B: More from the article:
Don't try to cheat. This will only help people who approach it honestly. Like if you think of a clarifying question in 10 seconds, just ask it. Don't save it for 1 minute 50 seconds to try to get extra thinking time.
A: Why would somebody try to “cheat” about this sort of thing? What’s the advantage? Where does the issue of dishonesty come in?
B: I think people might want to spend more time on things that are hard for them than Elliot advises. Elliot’s advice already takes into account that some instances of thinking will be very short. He’s saying the limit should be 2 minutes in 90% of cases. He expects that some might take 5 seconds or whatever. His assumptions involve people operating according to their normal thinking process, and not trying to optimize their thinking processes in some way for his advice. So if you try to “bank” 1 minute 50 seconds from a 10 second thinking session in order to give yourself, for example, a limit of 3 minutes and 50 seconds on a harder problem, instead of a 2 minute limit, then you are violating the advice.
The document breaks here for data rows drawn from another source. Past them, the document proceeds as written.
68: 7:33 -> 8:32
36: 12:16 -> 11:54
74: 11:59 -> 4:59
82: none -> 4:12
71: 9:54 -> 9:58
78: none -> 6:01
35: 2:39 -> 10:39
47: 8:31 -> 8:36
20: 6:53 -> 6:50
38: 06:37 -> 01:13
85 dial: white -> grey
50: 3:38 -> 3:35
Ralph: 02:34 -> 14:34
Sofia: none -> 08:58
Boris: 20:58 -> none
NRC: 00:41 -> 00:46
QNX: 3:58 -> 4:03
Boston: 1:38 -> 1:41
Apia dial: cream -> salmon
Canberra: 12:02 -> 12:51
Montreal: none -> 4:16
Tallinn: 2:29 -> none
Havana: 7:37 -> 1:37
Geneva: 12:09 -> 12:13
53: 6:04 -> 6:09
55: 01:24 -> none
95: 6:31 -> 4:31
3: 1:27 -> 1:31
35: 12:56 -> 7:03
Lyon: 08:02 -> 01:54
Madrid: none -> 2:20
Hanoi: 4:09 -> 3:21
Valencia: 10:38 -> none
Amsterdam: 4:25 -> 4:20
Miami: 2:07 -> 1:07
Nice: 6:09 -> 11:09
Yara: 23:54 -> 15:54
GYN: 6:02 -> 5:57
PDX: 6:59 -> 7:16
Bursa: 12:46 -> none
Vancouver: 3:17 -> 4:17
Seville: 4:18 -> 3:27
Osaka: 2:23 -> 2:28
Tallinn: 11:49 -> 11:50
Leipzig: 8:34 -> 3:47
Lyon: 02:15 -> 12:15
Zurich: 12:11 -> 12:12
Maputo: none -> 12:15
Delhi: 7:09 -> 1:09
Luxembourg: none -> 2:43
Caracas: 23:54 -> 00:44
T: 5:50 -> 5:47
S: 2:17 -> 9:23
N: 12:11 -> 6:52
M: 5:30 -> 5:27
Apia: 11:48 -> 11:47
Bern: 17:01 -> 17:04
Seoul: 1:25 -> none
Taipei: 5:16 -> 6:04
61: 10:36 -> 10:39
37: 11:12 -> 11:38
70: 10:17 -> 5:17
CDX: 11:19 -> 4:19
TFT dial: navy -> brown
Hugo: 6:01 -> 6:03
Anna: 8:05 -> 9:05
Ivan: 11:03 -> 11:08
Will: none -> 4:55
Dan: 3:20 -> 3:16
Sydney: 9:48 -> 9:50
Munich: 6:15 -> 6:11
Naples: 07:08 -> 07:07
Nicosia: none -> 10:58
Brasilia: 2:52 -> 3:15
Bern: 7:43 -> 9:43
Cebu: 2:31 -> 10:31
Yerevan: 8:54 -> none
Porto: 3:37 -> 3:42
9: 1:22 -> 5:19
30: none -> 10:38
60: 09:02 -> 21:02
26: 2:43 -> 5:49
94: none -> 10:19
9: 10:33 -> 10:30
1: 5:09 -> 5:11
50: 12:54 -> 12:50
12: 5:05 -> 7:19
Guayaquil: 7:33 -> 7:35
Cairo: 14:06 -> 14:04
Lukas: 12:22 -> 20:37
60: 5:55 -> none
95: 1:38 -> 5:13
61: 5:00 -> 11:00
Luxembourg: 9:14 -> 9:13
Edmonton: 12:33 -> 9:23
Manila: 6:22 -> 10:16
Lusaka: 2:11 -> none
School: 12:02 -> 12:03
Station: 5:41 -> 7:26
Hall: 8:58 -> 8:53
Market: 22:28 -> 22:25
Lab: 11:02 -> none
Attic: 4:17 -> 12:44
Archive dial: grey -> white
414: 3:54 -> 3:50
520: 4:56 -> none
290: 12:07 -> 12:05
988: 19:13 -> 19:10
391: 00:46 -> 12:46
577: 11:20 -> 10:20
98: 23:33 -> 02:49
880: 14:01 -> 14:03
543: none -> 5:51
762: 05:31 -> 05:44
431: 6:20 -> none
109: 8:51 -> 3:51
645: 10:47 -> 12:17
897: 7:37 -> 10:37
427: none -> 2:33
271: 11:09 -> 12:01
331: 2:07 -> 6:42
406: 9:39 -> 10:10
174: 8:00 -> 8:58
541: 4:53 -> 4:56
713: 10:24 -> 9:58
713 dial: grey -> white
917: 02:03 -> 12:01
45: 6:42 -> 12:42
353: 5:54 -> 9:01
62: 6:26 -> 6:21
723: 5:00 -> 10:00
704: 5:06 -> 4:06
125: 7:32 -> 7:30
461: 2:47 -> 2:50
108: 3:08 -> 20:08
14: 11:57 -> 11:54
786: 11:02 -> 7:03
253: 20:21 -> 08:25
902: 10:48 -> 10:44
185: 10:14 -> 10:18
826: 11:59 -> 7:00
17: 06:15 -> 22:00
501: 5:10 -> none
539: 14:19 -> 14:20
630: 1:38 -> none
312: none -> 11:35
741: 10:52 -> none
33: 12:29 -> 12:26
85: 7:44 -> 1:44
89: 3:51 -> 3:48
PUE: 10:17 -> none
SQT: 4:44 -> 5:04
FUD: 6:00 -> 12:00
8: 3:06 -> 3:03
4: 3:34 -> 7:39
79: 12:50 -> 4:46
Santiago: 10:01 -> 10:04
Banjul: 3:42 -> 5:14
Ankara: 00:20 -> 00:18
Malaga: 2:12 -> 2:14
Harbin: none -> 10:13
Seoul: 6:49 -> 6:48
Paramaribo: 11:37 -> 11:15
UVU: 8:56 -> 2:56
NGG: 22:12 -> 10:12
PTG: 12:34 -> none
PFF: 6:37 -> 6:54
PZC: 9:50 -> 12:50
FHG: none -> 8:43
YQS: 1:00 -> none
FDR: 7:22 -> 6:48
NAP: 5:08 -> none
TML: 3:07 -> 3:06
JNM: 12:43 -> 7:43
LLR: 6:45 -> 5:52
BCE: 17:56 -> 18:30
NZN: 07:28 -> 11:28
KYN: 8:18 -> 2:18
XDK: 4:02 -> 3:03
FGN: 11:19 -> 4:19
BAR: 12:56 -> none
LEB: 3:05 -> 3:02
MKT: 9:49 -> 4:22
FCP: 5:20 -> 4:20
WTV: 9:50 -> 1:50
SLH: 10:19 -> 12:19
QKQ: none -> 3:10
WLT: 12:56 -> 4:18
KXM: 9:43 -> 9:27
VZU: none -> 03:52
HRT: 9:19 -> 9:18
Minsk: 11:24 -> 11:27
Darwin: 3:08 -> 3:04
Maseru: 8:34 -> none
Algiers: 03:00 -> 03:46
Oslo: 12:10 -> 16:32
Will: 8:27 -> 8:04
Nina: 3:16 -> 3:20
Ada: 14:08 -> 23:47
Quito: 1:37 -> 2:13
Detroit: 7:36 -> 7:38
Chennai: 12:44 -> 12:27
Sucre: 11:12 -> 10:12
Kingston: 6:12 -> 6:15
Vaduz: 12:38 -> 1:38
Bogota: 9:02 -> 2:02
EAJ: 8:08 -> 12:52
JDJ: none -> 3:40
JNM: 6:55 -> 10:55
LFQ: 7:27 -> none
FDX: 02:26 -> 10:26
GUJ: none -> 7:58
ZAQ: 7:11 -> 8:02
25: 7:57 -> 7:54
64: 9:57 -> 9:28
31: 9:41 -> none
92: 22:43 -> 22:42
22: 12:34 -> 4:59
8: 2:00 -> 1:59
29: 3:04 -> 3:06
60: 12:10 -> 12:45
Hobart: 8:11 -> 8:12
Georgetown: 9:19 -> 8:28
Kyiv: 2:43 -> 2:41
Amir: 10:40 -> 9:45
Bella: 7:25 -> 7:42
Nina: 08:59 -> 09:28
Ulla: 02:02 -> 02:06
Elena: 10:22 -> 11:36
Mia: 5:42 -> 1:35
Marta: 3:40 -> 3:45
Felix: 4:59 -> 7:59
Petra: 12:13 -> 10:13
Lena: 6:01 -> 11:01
The issue of honesty comes in in that Elliot is suggesting that people try to apply his advice to their actual thinking processes and not play games trying to get around it. If you say “welp, 2 minutes passed, guess maybe I’m overreaching”, then that’s being honest. If you try to play games where you’re banking time from shorter thinking sessions, you’re not actually applying the advice that was being given. You’re playing some sort of private game that’s a different thing than what you were advised to do, but you’re pretending that what you’re doing is somehow aligned with what Elliot was suggesting. The whole reason you’d be “banking” time and doing things in that way is because you’ve managed to convince yourself (dishonestly) that it’s somehow compatible with the advice in the post.
A: Hmm okay that makes sense.
B: Another thing there is that lots of thinking sessions are typically quite short. So if you were actually serious about trying to “bank” time from such sessions, you could totally destroy the effect the advice is trying to achieve. You could just be like “Oh well, I spent 5 seconds deciding to make a sandwich for lunch today, so bank 1 minute 55 seconds, and then I spent 3 seconds deciding to go to the store, so bank 1 minute 57 seconds”, and so on, and then you’d just be back to the situation you were in previously, without the advice, while lying to yourself about following the advice.
A: I see. That seems pointless - to pretend to follow the advice while utterly thwarting the intended effect.
B: I agree. Anyways the article continues:
If you're usually going near the time limits, something is wrong. Sometimes it should be 5 seconds, sometimes 30 seconds, sometimes 90 seconds. If you're frequently just under 2 minutes (or a little over and rounding down), you're probably overreaching. For the 2 day timeframe, most of those should only take a couple hours of time you actually spend on it. Actually spending a large portion of one day, let alone two days, should be much rarer. Two days gives you time to sleep on it, or leave it on the back burner for a while, wihch [sic] is good to do occassionally [sic].
A: So this illustrates the point that you made earlier that Elliot’s advice already takes into account that some instances of thinking will be very short. He’s expecting there to be a range of thinking times, and not for it to be a bunch of thinking times that are 1 minute 57 seconds, 1 minute 58 seconds, 1 minute 55 seconds, and so on.
B: Right. I don’t know whether Elliot would agree with this interpretation, but my suspicion is that if you did find yourself with a bunch of thinking times very close to 2 minutes, one cause might be that you’re only counting some stuff as thinking, and then trying to not violate the rule on that subset of stuff.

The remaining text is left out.